(Saved entries)

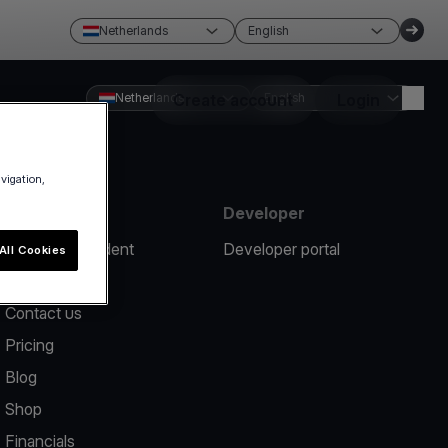
Netherlands
English
Netherlands
Create account
English
Login
avigation,
Resources
Developer
Report an incident
Developer portal
All Cookies
Help center
Contact us
Pricing
Blog
Shop
Financials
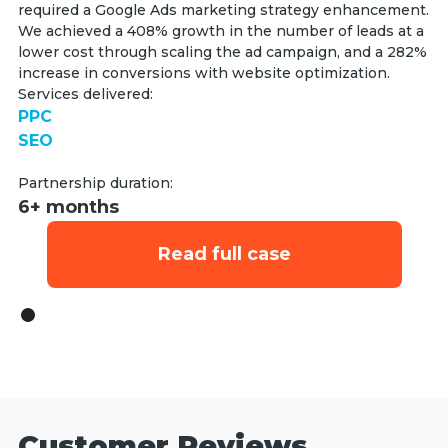
required a Google Ads marketing strategy enhancement.
We achieved a 408% growth in the number of leads at a
lower cost through scaling the ad campaign, and a 282%
increase in conversions with website optimization.
Services delivered:
PPC
SEO
Partnership duration:
6+ months
Read full case
Customer Reviews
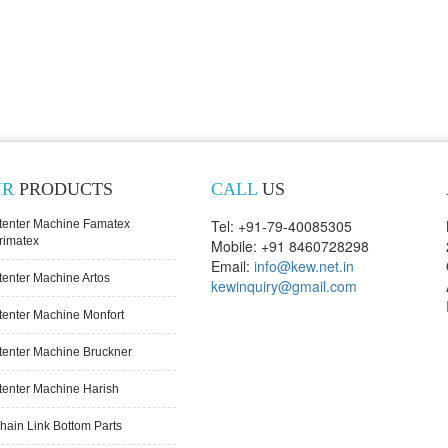
UR
PRODUCTS
CALL
US
Tel: +91-79-40085305
tenter Machine Famatex
rimatex
Mobile: +91 8460728298
Email:
info@kew.net.in
tenter Machine Artos
kewinquiry@gmail.com
tenter Machine Monfort
tenter Machine Bruckner
tenter Machine Harish
hain Link Bottom Parts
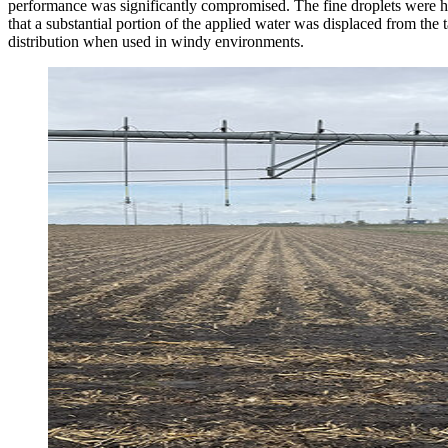
performance was significantly compromised. The fine droplets were highl
that a substantial portion of the applied water was displaced from the t
distribution when used in windy environments.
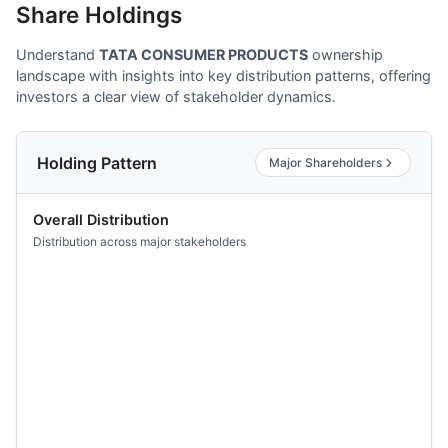
Share Holdings
Understand
TATA CONSUMER PRODUCTS
ownership
landscape with insights into key distribution patterns, offering
investors a clear view of stakeholder dynamics.
Holding Pattern
Major Shareholders
Overall Distribution
Distribution across major stakeholders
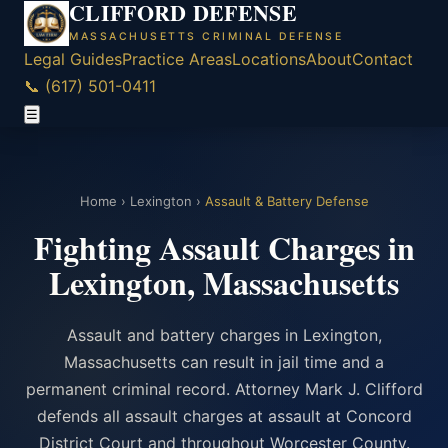
CLIFFORD DEFENSE
MASSACHUSETTS CRIMINAL DEFENSE
Legal Guides
Practice Areas
Locations
About
Contact
📞 (617) 501-0411
☰
Home
›
Lexington
›
Assault & Battery Defense
Fighting Assault Charges in
Lexington, Massachusetts
Assault and battery charges in Lexington,
Massachusetts can result in jail time and a
permanent criminal record. Attorney Mark J. Clifford
defends all assault charges at assault at Concord
District Court and throughout Worcester County.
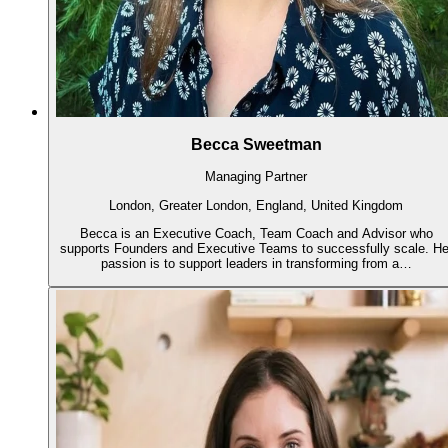
Becca Sweetman
Managing Partner
London, Greater London, England, United Kingdom
Becca is an Executive Coach, Team Coach and Advisor who
supports Founders and Executive Teams to successfully scale. He
passion is to support leaders in transforming from a…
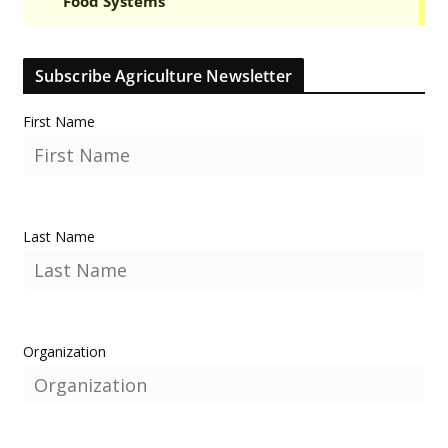
Subscribe Agriculture Newsletter
First Name
Last Name
Organization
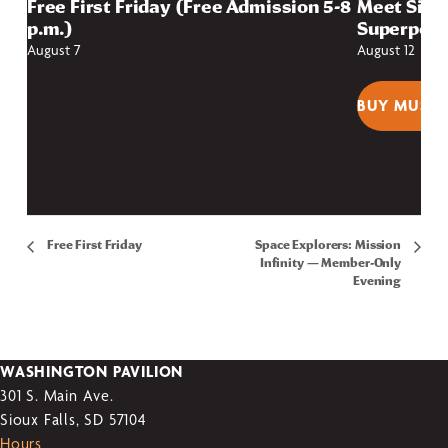
Free First Friday (Free Admission 5-8
Meet Sioux
p.m.)
Superpow
August 7
August 12
BUY MUSEU
Free First Friday
Space Explorers: Mission
Infinity — Member-Only
Evening
WASHINGTON PAVILION
301 S. Main Ave.
Sioux Falls, SD 57104
Hours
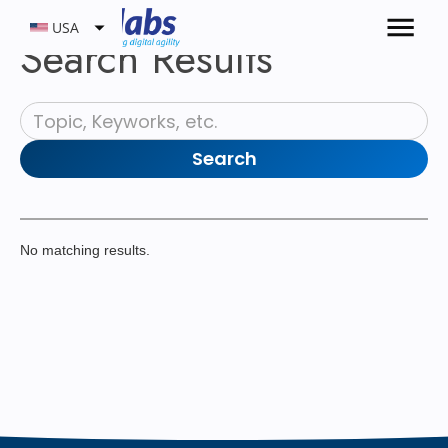
USA
Search Results
No matching results.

> _Task goal_:
The line that contains "Distribution across major stakeholders" begins the range and the last line of the entries ends it; print that range exactly, without pictures.

> _Reply_:
Distribution across major stakeholders
CLIFFORD DEFENSE
MASSACHUSETTS CRIMINAL DEFENSE
Legal Guides
Practice Areas
Locations
About
Contact
📞 (617) 501-0411
☰
Home
›
Lexington
›
Assault & Battery Defense
Fighting Assault Charges in
Lexington, Massachusetts
Assault and battery charges in Lexington,
Massachusetts can result in jail time and a
permanent criminal record. Attorney Mark J. Clifford
defends all assault charges at assault at Concord
District Court and throughout Worcester County.
Becca Sweetman
Managing Partner
London, Greater London, England, United Kingdom
Becca is an Executive Coach, Team Coach and Advisor who
supports Founders and Executive Teams to successfully scale. He
passion is to support leaders in transforming from a…
Subscribe Agriculture Newsletter
First Name
Last Name
Organization
Free First Friday (Free Admission 5-8
Meet Sioux
p.m.)
Superpow
August 7
August 12
BUY MUSEU
Free First Friday
Space Explorers: Mission
Infinity — Member-Only
Evening
WASHINGTON PAVILION
301 S. Main Ave.
Sioux Falls, SD 57104
Hours
USA
Search Results
No matching results.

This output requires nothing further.